WHAT YOU ARE ASKED TO DO: Take every line from the material that has the word "espace" in it.

GIVEN INFORMATION:
• • •

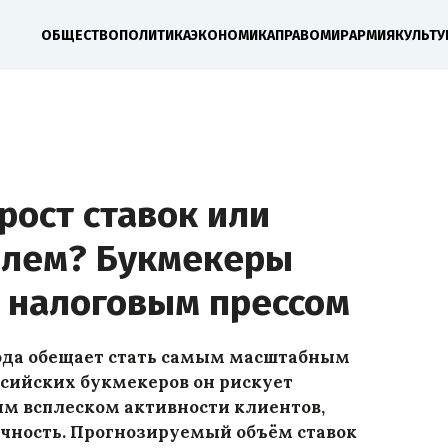
ОБЩЕСТВО
ПОЛИТИКА
ЭКОНОМИКА
ПРАВО
МИР
АРМИЯ
КУЛЬТУ
рост ставок или
блем? Букмекеры
 налоговым прессом
года обещает стать самым масштабным
ссийских букмекеров он рискует
м всплеском активности клиентов,
очность. Прогнозируемый объём ставок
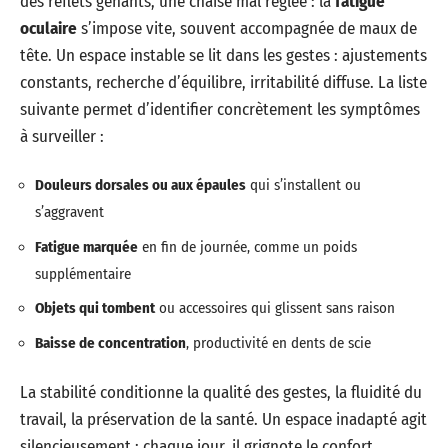
des reflets gênants, une chaise mal réglée : la
fatigue
oculaire
s’impose vite, souvent accompagnée de maux de
tête. Un espace instable se lit dans les gestes : ajustements
constants, recherche d’équilibre, irritabilité diffuse. La liste
suivante permet d’identifier concrètement les symptômes
à surveiller :
Douleurs dorsales ou aux épaules
qui s’installent ou
s’aggravent
Fatigue marquée
en fin de journée, comme un poids
supplémentaire
Objets qui tombent
ou accessoires qui glissent sans raison
Baisse de concentration
, productivité en dents de scie
La stabilité conditionne la qualité des gestes, la fluidité du
travail, la préservation de la santé. Un espace inadapté agit
silencieusement : chaque jour, il grignote le confort,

• • •

ANSWER TO THE EXERCISE:
tête. Un espace instable se lit dans les gestes : ajustements
travail, la préservation de la santé. Un espace inadapté agit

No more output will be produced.